De acordo com trechos da investigação citados pelo magistrado, Raimunda intermediou contatos entre Queiroz e Adriano após o caso vir a tona. Orientada por Queiroz, a mãe do ex-policial se mudou do Rio de Janeiro para a cidade de Astolfo Dutra (MG), onde deveria permanecer recolhida, sobretudo depois de o Supremo Tribunal Federal (STF) autorizar a retomada das apurações da "rachadinha", no final de 2019.

Raimunda Veras Magalhães esteve lotada no gabinete de Flávio Bolsonaro, mas, segundo informações de seu telefone celular, nao esteve próxima da Alerj durante todo o período de nomeação. Ela era administradora de uma pizzaria.

Este restaurante e um outro, administrado por Adriano, transferiram juntos cerca de R$ 70 mil para a conta de Queiroz. Além disso, em um período de um ano, outros R$ 91 mil foram depositados na conta do ex-assessor, em dinheiro vivo, em uma agência bancária localizada na rua dos restaurantes administrados pela mulher e o filho.

Os diálogos travados durante a investigação envolviam ainda a própria Danielle; a esposa de Queiroz, Márcia Oliveira de Aguiar; o advogado Luis Gustavo Botto Maia, que já trabalhou para Flávio Bolsonaro; e um interlocutor identificado como "Anjo". A suspeita da relação de Fabrício Queiroz com milícias do Rio de Janeiro foi apontada pelo juiz Flávio Nicolau como uma das razões que justificariam a sua prisão.

Além da relação com Adriano, essa conexão é feita por uma mensagem de áudio enviada à mulher de Queiroz em dezembro de 2019, em que é feito um pedido para que o ex-assessor interceda para a proteção de uma pessoa em conflito com milicianos na zona oeste do Rio.

Procurados pela CNN, o advogado Paulo Emílio Catta Preta, que já defendeu Nóbrega e hoje representa Queiroz, e o senador Flávio Bolsonaro não se manifestaram sobre a relação entre os dois e os valores citados pelo MP-RJ. Nesta sexta-feira (19), Catta Preta apresentou um pedido de habeas corpus para que Queiroz deixe a cadeia. Na véspera, Catta Preta afirmou que as alegações que basearam a prisão de seu cliente são "ilações". 

Queiroz e Flávio Bolsonaro

A relação de Queiroz com Flávio Bolsonaro também é detalhada na decisão do juiz e em documento interno do Ministério Público do Rio de Janeiro. Queiroz seria o responsável por coletar e dar destino a parte dos salários de servidores nomeados -- alguns funcionários regulares, outros que seriam "fantasmas". De acordo com a apuração, o ex-deputado estadual e hoje senador seria o beneficiário final de ao menos parte dos recursos arrecadados por meio da "rachadinha".

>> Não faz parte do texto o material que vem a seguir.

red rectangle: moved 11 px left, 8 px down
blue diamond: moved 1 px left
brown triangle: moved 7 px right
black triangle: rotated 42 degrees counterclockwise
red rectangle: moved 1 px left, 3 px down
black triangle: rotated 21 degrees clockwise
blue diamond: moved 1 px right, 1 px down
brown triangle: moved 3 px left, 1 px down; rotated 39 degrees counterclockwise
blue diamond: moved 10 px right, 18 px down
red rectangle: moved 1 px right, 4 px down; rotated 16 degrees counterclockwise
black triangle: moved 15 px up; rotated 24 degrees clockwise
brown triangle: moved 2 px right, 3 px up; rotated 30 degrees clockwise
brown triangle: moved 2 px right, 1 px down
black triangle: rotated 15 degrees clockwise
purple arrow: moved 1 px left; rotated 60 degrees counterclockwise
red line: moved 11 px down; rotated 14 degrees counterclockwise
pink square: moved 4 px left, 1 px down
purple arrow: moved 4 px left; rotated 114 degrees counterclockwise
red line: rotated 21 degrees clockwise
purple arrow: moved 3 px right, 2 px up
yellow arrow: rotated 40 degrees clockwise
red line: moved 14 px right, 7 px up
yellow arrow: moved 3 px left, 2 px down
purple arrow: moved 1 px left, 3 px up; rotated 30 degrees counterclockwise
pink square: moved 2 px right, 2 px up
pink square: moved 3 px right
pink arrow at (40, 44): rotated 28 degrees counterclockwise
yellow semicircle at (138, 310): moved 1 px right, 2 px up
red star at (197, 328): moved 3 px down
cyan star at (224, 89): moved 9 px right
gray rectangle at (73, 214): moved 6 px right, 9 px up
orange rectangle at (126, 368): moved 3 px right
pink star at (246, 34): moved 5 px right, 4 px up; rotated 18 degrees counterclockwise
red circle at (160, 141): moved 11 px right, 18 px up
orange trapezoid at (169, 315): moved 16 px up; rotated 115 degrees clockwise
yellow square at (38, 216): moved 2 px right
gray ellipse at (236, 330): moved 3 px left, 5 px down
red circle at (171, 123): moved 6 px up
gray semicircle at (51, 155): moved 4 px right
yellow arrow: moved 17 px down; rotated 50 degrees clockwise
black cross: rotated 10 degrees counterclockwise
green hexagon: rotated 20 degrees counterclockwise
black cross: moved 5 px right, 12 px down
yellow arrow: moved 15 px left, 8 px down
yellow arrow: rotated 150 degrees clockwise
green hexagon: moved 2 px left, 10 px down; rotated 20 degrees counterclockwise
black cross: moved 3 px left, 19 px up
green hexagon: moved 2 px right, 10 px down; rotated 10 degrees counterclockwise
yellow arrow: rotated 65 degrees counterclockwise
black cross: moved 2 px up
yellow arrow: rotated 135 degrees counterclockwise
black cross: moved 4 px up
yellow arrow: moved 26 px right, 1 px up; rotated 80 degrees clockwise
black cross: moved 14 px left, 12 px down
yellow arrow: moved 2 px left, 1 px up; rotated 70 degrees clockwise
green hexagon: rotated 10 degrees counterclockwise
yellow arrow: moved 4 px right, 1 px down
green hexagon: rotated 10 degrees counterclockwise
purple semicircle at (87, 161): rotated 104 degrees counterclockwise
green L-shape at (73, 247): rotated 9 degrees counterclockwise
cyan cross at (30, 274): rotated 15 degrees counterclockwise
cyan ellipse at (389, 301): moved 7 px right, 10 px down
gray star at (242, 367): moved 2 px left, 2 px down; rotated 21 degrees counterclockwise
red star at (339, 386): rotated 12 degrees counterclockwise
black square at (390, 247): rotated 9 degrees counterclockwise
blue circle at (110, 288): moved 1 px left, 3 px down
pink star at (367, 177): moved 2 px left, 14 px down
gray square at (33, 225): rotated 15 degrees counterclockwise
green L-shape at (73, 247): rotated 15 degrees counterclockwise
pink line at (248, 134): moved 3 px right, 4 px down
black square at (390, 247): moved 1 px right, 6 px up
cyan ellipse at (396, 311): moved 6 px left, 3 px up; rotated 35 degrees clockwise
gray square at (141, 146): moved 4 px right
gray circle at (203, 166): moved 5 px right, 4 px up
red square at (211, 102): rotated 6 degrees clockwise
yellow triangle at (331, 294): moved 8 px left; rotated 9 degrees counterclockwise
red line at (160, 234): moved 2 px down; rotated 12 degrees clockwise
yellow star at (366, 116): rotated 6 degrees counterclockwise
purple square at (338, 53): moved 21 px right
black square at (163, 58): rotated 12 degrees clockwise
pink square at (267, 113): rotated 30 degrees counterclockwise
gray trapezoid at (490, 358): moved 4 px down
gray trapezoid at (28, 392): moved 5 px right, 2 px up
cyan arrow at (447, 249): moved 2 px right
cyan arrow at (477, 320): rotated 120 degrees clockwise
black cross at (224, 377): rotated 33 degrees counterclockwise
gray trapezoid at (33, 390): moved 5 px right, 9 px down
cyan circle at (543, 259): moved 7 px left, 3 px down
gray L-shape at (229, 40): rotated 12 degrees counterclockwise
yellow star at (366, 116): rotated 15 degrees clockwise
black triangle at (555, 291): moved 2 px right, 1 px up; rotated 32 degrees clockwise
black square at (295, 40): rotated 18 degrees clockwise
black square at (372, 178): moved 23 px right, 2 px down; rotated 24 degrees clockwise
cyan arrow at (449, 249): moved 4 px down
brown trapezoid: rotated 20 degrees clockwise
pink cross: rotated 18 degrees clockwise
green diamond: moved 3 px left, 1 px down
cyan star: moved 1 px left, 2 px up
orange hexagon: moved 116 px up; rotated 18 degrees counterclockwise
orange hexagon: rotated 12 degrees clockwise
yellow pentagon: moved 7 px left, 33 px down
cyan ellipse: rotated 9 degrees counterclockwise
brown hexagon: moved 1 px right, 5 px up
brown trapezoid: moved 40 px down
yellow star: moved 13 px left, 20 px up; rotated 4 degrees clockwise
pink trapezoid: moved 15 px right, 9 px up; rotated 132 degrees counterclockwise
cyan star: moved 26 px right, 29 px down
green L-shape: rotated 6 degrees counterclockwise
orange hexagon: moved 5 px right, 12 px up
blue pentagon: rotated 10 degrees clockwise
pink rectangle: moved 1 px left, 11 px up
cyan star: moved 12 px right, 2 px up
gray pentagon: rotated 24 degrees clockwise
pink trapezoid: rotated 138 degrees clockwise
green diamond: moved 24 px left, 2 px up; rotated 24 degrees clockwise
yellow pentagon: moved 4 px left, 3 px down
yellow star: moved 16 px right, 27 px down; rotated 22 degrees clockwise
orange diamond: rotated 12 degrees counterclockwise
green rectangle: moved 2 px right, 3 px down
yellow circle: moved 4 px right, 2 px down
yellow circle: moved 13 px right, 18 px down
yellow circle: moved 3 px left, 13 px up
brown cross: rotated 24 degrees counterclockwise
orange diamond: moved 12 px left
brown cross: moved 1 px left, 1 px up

Para basear a informação, os promotores anexaram uma foto de Fabrício Queiroz em uma agência bancária em outubro de 2018, quando ele estaria com cerca de R$ 7 mil em dinheiro. Neste dia, Queiroz utilizou o dinheiro, segundo o MP, para pagar dois boletos, que seriam as mensalidades escolares das duas filhas de Flávio Bolsonaro.

O MP também aponta que Flávio e a esposa pagaram cerca de R$ 260 mil de suas despesas pessoais com dinheiro em espécie, de origem desconhecida. A assessoria dele se manifestou por meio de nota e negou as irregularidades. "Trata-se de mais uma ilação de alguns promotores de injustiça do Rio. O patrimônio do Senador é totalmente compatível com seus rendimentos e isso ficará inequivocamente comprovado dentro dos autos", diz o texto.